No one. Investment will go elsewhere, to industries and places that promise better returns. Then, the U.S. government will step into the breach, investing tax proceeds and borrowings in projects deemed worthy by politicians and bureaucrats.
Medical innovation will slow, or stop. Medicine will lose its appeal to the best and brightest. Hospitals will become what they are in many parts of the world - the place you go to to die.
The White House and Democrats in Congress are even willing to gamble America's world leading economy on enacting Obamacare, incurring huge future deficits. If they succeed, medical research of the kind that has produced innovations that have twice restored my sight will be reduced to a happy memory.
I first lost all useful vision to kerataconus, a mysterious bulging of the cornea. Several generations of contact lenses, each with a more radical design than the last, kept me going for decades. In the late 1970s, however, the demands of my increasingly misshaped corneas surpassed the ability of contact lens makers to provide the necessary correction.
I could no longer use contact lenses. Without contacts, I had no useful vision.
In 1978, I had my first corneal transplant, using donated tissue. In 1981, I had the other cornea transplanted. Both transplants have been trouble free. Medical students have examined my eyes and expressed admiration for the handiwork of the surgeons.
Importantly, my restored vision has allowed me to continue my rough and tumble lifestyle without any special regard for my eyes.
In recent years, however, another stealthy attacker gradually turned out my lights.
Cataracts.
I had surgery on my right eye in December, the left eye on March 8.
I can already see better with my right eye, without contact lenses, than I could for 40 years with contacts.
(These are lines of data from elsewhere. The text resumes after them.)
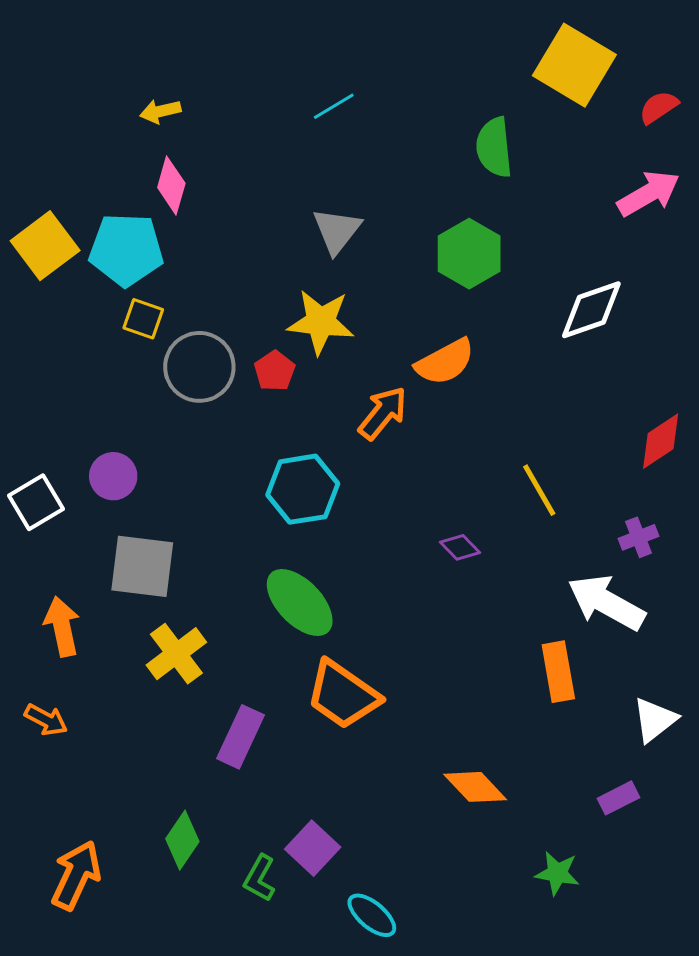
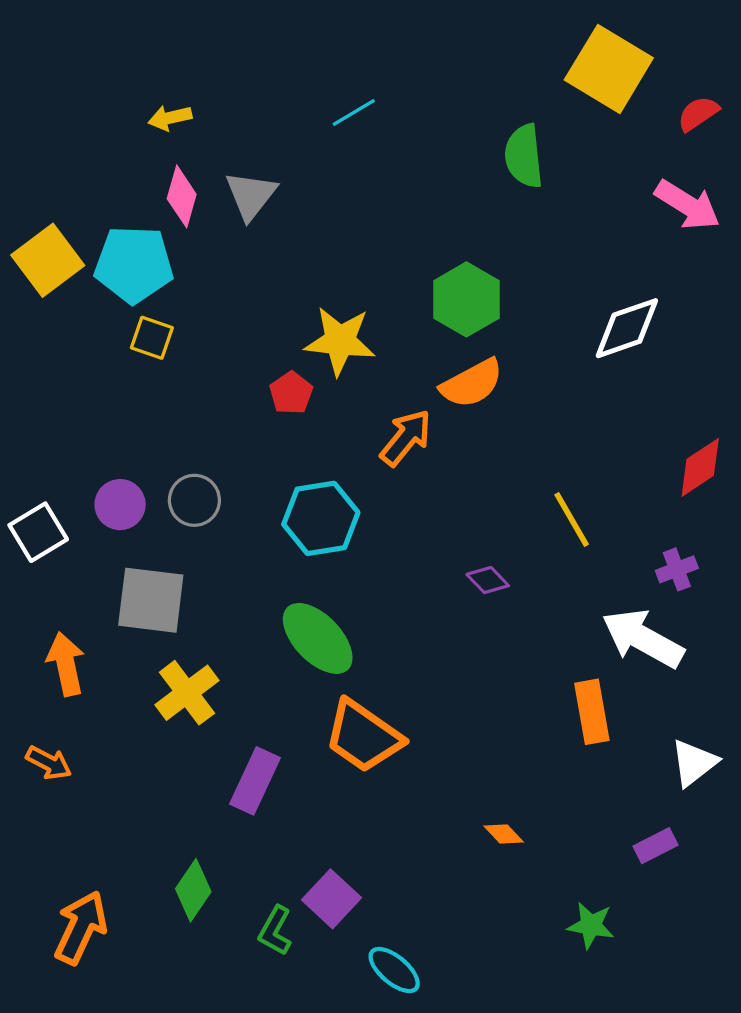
pink arrow: (649, 193) -> (687, 205), turned 62
gray triangle: (337, 231) -> (251, 195), moved
green hexagon: (469, 254) -> (466, 299), moved
gray circle: (199, 367) -> (194, 500), moved, size x0.7
orange diamond: (475, 787) -> (504, 834), size x0.6

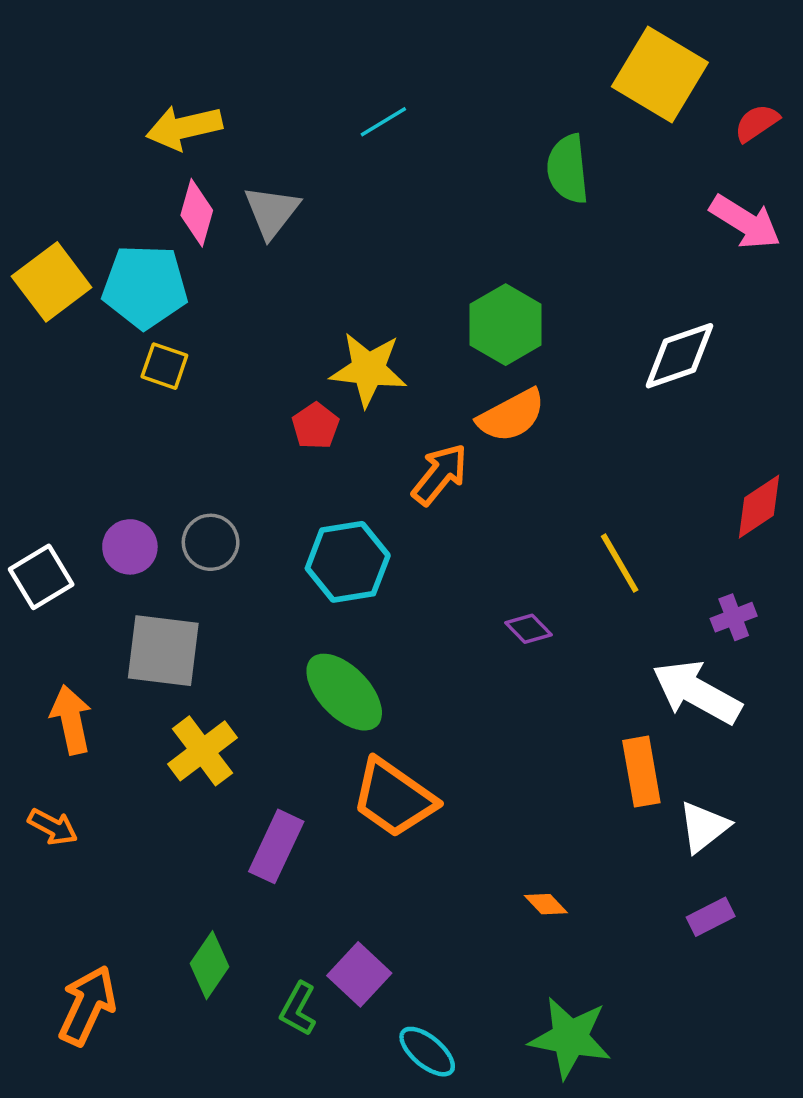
yellow arrow: (170, 118) -> (184, 128), size x1.6
white triangle: (694, 763) -> (704, 827), moved
green star: (591, 925) -> (570, 1038), moved, size x1.6

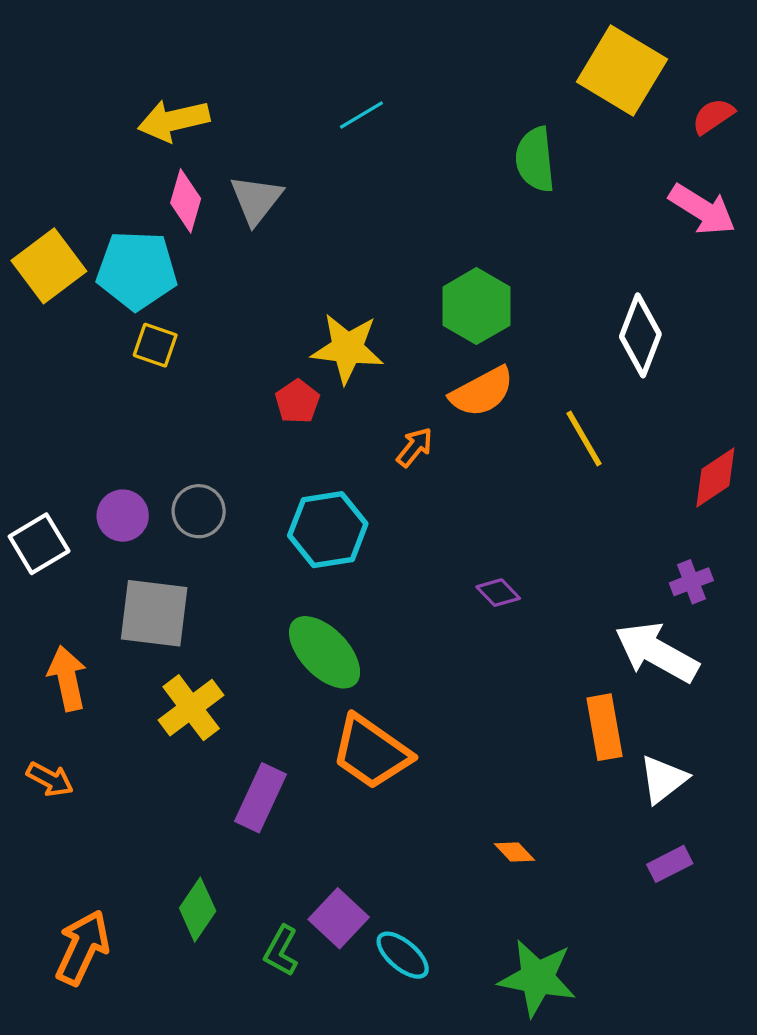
white diamond: (680, 356) -> (640, 335), turned -50
orange arrow: (440, 474) -> (415, 447), size x0.7
yellow line: (620, 563) -> (584, 438), moved
cyan ellipse: (427, 1052) -> (403, 955), moved

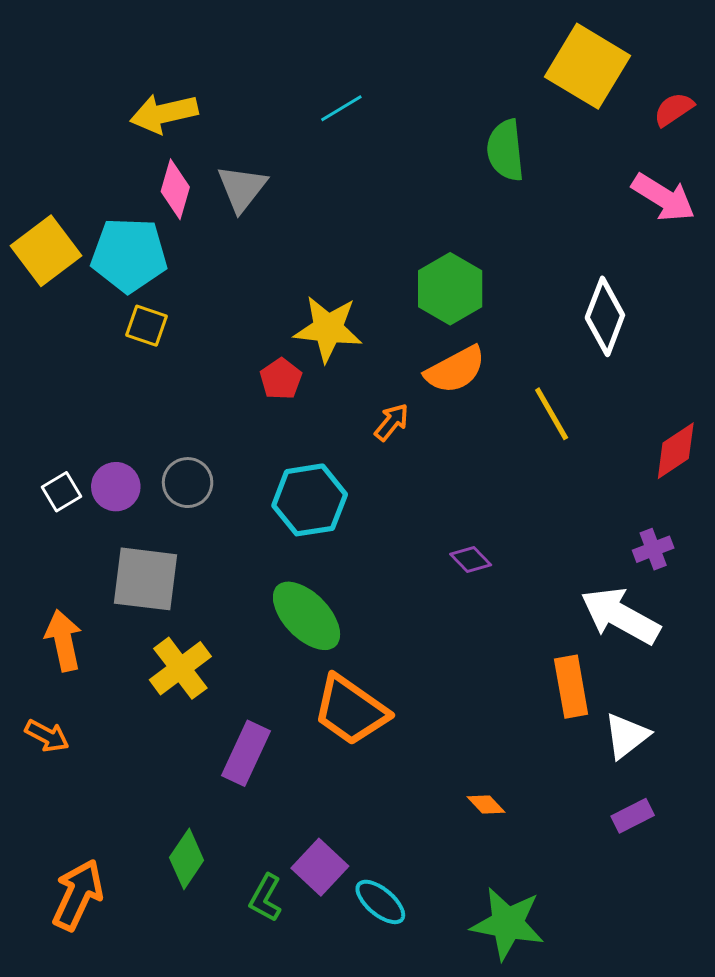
white square: (39, 544) -> (61, 492), moved, size x0.7

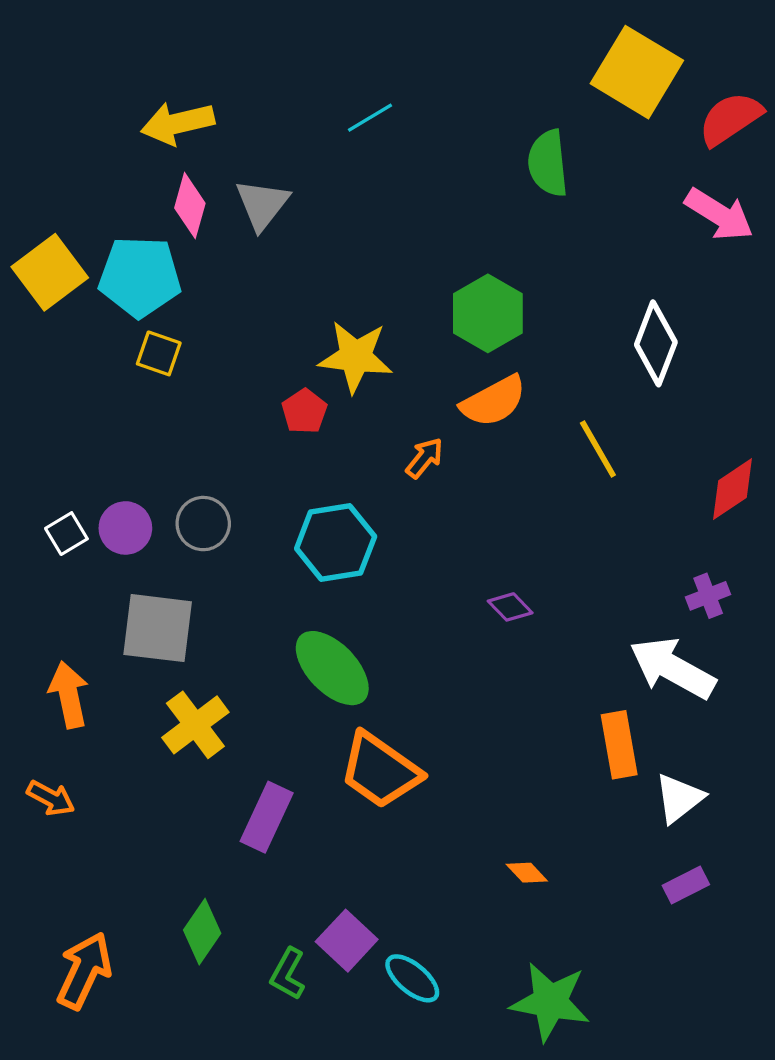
red semicircle: (674, 109) -> (730, 119), size x1.5

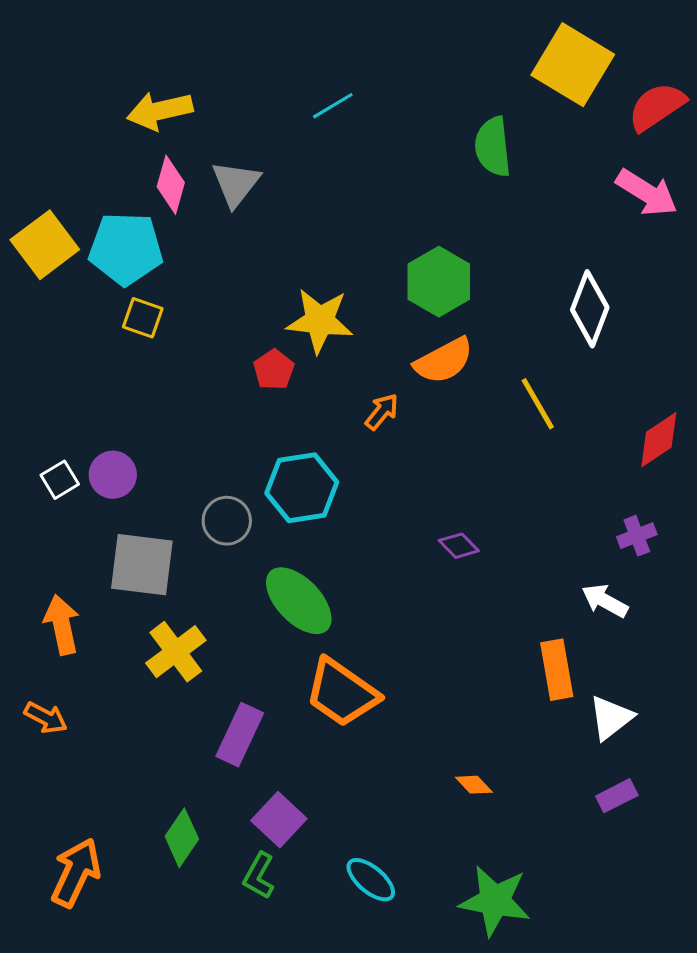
gray circle: (203, 524) -> (227, 521), moved
white arrow: (672, 668) -> (605, 601), size x0.6
purple square: (347, 941) -> (279, 820), moved

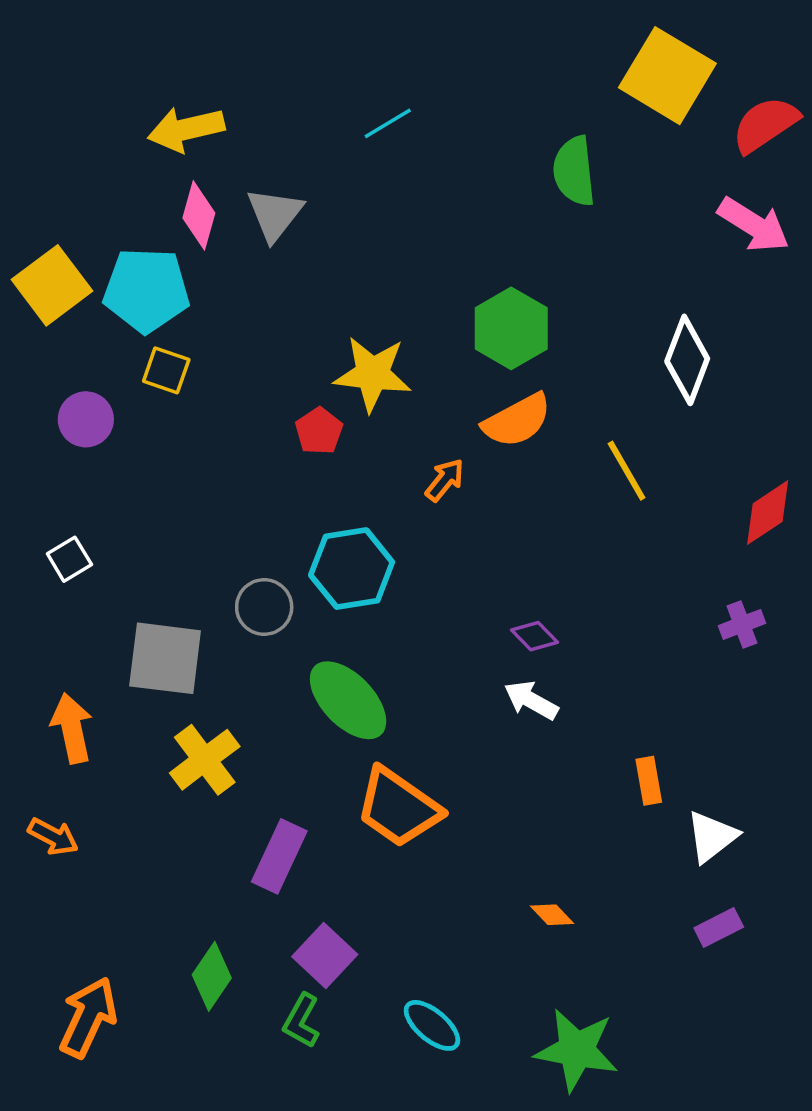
purple circle: (113, 475) -> (86, 419), moved
white arrow: (605, 601) -> (531, 700), moved
orange rectangle: (557, 670) -> (649, 781), size x0.7

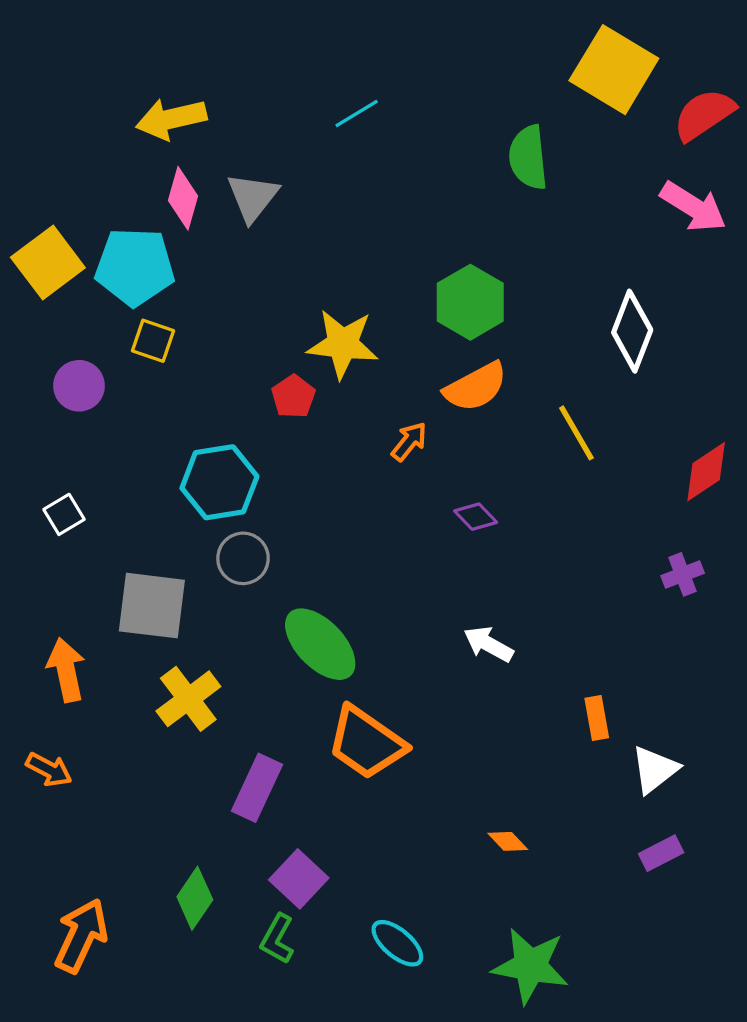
cyan hexagon: (352, 569) -> (219, 482), moved
purple diamond: (535, 636) -> (476, 517), moved

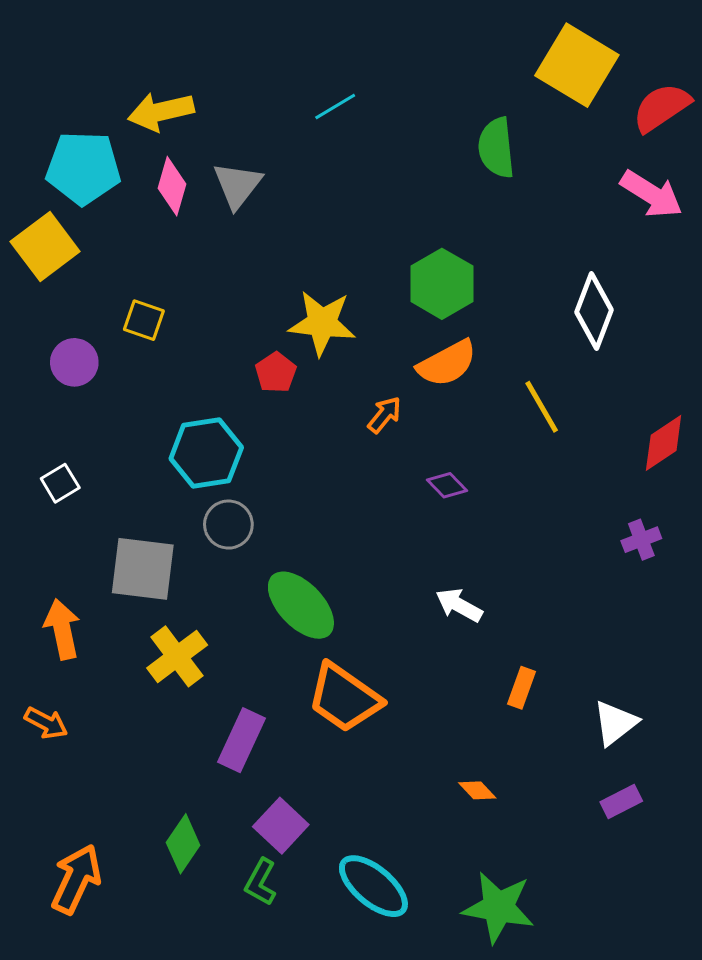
cyan pentagon: (135, 267) -> (83, 168), moved
orange rectangle: (597, 718) -> (521, 688), moved, turned 30
cyan ellipse: (397, 943) -> (373, 886), size x1.4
The healing process, and the improvement in vision, is expected to continue for another month.
While the final result for my left eye remains to be seen, I can already see much better than I could before.
How could that happen?
It happened because medical research has produced another marvel. The implantable lens that Dr. Samir Shah installed to replace the clouded natural lens has corrective power. It now does the work inside the eye that the contact lens used to do on the outside.
In fact, it does it better because the implantable lens does not have to be cleaned, and it doesn't get displaced.
Why would anyone suggest that a medical system that regularly creates new marvels, such as implantable lenses, be replaced by a government-run system?
Because government-run health care hands enormous power - including the power to decide who will live and who will die - to politicians. Indeed, it was Vladimir Lenin, a leading architect of Russian communism, who observed, "Medicine is the keystone of the socialist arch."
Now, Russian communism has given way to a mixed economic system, but Russia has not recovered from the ravages of communist rule and socialized medicine. The average age at death for Russian men is 59.